DIRECTIONS.
Go over the lines below, and when one contains the word "will", copy it.

Collected data entries
○ ○ ○

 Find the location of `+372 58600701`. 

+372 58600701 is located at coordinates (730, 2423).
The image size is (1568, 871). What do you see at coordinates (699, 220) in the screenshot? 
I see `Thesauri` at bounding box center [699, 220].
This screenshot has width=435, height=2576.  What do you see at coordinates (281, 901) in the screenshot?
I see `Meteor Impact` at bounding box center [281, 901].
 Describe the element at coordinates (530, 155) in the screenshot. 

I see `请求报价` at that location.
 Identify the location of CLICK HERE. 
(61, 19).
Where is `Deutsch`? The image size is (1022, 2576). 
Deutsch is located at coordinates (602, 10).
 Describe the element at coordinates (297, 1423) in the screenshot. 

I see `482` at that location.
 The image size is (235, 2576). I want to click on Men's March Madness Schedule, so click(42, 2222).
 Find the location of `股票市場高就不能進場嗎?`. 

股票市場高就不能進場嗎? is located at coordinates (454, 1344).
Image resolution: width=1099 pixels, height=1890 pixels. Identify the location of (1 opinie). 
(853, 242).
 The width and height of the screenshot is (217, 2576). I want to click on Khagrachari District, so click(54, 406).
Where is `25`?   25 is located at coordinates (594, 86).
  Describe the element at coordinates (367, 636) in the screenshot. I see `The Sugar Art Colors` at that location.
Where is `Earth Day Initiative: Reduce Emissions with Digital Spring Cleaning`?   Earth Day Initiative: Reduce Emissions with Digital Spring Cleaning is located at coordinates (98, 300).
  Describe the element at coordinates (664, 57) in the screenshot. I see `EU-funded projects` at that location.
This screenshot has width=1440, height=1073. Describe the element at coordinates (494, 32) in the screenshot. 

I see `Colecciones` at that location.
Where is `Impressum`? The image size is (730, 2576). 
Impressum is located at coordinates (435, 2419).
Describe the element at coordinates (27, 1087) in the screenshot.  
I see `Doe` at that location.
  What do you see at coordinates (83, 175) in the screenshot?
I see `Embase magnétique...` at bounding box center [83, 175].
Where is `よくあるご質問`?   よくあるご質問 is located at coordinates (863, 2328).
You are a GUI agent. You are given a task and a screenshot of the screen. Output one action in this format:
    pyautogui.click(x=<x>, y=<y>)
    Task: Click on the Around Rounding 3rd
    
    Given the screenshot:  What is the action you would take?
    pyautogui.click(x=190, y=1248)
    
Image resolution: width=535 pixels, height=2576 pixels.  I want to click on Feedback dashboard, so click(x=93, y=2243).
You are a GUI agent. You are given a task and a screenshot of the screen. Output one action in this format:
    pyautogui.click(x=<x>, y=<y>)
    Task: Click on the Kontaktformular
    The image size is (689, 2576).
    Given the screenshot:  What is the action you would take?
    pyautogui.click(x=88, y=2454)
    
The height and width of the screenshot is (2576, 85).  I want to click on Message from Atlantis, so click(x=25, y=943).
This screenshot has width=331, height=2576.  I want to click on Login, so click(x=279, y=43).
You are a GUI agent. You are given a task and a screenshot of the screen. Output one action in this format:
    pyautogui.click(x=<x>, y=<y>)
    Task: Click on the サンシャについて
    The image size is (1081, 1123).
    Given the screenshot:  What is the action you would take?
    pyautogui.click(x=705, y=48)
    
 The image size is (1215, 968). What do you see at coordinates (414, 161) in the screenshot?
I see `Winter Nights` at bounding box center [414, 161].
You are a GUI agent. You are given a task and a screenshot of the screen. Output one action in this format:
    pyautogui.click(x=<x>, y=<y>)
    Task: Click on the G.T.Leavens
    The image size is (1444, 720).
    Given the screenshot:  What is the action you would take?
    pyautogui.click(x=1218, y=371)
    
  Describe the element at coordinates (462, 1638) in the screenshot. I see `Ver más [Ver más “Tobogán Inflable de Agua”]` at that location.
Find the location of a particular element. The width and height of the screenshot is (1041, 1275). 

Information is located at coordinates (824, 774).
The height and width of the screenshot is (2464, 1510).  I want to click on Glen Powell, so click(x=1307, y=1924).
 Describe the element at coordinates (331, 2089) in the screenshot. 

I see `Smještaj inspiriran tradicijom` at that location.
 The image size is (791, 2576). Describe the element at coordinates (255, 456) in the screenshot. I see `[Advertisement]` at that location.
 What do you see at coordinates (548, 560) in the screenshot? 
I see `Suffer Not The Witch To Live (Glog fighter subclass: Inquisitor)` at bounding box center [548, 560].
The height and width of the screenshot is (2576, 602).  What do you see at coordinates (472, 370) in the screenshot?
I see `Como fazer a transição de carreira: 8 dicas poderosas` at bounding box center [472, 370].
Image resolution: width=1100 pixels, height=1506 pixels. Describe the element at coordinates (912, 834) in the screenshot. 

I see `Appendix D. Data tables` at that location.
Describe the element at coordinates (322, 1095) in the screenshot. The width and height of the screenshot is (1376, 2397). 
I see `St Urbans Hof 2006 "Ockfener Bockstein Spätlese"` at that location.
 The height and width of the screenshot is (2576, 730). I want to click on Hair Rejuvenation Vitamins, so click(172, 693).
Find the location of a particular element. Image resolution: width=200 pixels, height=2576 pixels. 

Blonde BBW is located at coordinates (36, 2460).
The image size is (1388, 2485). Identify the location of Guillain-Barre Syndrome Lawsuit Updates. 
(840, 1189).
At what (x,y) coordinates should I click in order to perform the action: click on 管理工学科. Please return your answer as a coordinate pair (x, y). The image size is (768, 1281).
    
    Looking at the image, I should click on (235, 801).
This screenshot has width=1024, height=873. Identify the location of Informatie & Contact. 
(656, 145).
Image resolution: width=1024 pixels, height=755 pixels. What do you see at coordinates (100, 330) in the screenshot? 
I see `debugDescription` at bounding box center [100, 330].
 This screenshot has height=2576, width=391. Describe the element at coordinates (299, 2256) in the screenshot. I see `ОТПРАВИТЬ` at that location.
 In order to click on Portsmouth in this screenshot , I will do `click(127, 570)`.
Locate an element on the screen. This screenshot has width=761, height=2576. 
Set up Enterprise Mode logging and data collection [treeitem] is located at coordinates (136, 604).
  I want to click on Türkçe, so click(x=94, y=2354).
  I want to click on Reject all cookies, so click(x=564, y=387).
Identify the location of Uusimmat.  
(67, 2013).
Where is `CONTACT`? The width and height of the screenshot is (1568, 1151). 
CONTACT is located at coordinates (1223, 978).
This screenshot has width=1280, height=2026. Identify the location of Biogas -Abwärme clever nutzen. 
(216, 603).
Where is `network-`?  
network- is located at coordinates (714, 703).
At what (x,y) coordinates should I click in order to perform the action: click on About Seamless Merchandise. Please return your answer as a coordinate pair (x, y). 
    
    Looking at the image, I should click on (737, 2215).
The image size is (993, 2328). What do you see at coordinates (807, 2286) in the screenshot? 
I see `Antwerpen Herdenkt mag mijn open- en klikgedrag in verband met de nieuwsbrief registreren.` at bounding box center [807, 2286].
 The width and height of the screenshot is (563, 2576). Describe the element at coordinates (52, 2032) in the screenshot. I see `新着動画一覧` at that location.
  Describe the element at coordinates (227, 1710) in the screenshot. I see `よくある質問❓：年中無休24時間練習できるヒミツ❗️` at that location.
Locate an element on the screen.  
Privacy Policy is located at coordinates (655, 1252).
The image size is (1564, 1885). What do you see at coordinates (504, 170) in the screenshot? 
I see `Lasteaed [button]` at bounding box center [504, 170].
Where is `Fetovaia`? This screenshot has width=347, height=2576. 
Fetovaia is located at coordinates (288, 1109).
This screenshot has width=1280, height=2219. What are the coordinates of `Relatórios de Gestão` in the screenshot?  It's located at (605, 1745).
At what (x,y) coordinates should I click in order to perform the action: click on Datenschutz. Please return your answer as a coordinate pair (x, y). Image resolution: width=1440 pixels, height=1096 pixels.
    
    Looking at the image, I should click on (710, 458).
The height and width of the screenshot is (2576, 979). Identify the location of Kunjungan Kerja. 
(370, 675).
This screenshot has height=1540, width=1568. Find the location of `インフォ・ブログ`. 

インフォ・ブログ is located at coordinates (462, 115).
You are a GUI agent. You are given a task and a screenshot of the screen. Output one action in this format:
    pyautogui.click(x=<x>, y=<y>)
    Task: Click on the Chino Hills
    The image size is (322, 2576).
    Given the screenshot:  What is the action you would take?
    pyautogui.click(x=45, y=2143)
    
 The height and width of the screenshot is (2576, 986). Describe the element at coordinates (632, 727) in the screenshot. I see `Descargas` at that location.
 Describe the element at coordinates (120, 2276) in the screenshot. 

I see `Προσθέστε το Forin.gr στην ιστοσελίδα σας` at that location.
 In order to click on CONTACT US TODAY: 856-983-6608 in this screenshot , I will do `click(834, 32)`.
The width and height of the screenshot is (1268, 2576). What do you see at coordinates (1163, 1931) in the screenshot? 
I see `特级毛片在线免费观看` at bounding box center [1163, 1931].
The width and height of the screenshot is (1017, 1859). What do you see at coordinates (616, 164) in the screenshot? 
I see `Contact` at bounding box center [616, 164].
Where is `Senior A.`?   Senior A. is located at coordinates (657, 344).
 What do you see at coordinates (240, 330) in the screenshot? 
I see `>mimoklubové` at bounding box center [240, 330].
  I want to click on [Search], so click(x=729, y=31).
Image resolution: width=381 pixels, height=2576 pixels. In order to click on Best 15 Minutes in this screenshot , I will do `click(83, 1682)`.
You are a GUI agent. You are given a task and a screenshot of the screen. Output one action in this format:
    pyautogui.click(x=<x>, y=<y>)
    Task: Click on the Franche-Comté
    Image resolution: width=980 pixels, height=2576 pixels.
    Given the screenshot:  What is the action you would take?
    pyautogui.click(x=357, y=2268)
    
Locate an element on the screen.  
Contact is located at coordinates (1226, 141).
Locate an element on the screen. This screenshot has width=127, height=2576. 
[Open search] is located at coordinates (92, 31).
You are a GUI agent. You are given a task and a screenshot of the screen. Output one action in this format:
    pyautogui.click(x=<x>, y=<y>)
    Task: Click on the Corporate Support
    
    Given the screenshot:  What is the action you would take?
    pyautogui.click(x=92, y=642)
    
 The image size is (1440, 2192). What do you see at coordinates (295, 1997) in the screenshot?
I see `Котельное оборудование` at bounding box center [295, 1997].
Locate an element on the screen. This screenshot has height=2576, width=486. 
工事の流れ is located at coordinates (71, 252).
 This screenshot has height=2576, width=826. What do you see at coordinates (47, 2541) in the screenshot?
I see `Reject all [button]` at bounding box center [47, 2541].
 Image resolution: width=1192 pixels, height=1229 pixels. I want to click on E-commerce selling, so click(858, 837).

○ ○ ○

EXERCISE RESPONSE.
 In order to click on Portsmouth in this screenshot , I will do `click(127, 570)`.
 In order to click on CONTACT US TODAY: 856-983-6608 in this screenshot , I will do `click(834, 32)`.
Image resolution: width=381 pixels, height=2576 pixels. In order to click on Best 15 Minutes in this screenshot , I will do `click(83, 1682)`.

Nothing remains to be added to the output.